Special to the Denisonian

In order to see her son on television, Dr. Ronald Winters’ mother had to go down to the local furniture store to ask if she and her family could turn the channel to the one she wanted. “Imagine a cluster of eight or nine townsmen watching this television program,” he described. There were only three channels then. The television was still new, and the camera did not bother Winters because he didn’t know what the camera looked like.

That year in high school, a teacher asked him to participate in a contest the local college held. The rules required two students to participate and Dr. Winters agreed only in order to help his friend who wanted to go to college. First place was a full-ride. For the first round, he took a test amongst many other people. During the second round, less people came back. For the final round, he and four other students were asked to appear on T.V. They would be quizzed by the local professors and whoever did the best would win. Winters says, halfway through the show, “A fellow crawled right up beside me and touched me. He said, ‘Quit Answering. Other people need to answer. We have to have second and third place.’”

As a kid, he wondered what kept the atmosphere around the earth. “I decided that there had to be a containing surface that kept the air, but then I had a problem ‘cause Buck Rogers could fly out into space.” Buck Rogers was a sci-fi hero who fought the evil tyrant Killer Kane. Eventually, he learned about gravity from the books his mom let him check out from the library. In college, after first studying chemical engineering, he chose physics because he thought, “I might as well study the science that had all the answers.”

He finished college in 1963 and many top universities offered him positions. “I had received a special offer offer from a new organization, the National Aeronautics and Space Administration.” They were training scientist astronauts. NASA paid the way for his education. “They paid [my wife] a stipend. When our daughter was born, they paid her a stipend.” After he finished his thesis, however, NASA told him that they didn’t need him as an astronaut, but that he could still work for them as an engineer to continue to work on radiation detectors for the moon.
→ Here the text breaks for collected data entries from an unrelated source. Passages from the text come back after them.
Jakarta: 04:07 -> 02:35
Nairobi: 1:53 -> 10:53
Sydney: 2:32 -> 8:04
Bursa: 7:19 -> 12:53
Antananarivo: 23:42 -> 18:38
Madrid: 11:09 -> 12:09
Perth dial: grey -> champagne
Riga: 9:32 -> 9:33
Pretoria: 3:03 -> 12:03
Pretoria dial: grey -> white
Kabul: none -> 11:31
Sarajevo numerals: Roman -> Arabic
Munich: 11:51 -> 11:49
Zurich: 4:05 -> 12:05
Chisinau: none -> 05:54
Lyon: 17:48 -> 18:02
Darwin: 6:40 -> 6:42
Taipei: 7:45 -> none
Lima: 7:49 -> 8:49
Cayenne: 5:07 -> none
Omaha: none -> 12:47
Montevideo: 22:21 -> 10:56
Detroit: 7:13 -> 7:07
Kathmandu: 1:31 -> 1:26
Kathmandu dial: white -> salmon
He declined NASA’s offer because he didn’t want to work as an engineer.

After that, he started interviewing with a number of colleges. One professor invited him to interview at Denison, and they made him an offer. When Dr. Winters declined, they made him a slightly larger offer. At the time, his wife made more than Denison’s offer, but he said, “We said we would do it for a year or two. That’ll pay a debt.” He arrived in 1966 and stayed for another 33 years.

In his scientific career, Dr. Winters became friends with a great deal of important physicists such as Nobel Laureate, William F. Fowler and the more widely known, Carl Sagan. Winters’ published papers vary widely from things such as a new way to express the value 1/x and the age of the universe. He said, “One of my papers was cited five times last month. . . that’s the hope of every artist. You produce a piece of work – writing, painting, sculpture -and people appreciate it years, decades later. It doesn’t matter if what they’re doing is showing that I made some mistake. That’s how science gets done.”

Overall, he said he has had a blessed life. “I got to do physics all those years, and I got paid,” he said. “That’s like being paid to play.” When he answered questions, he would lean in, noticeably excited to talk about physics. Counting his blessings in life, he said it goes further than his overwhelming scientific career, he also has “three beautiful granddaughters and two handsome grandsons.”

Despite his success, he continually stressed that he was not too special. “I was typical, just typical of the quality of faculty at my time. . . in my cohort, I’m typical, not exceptional.”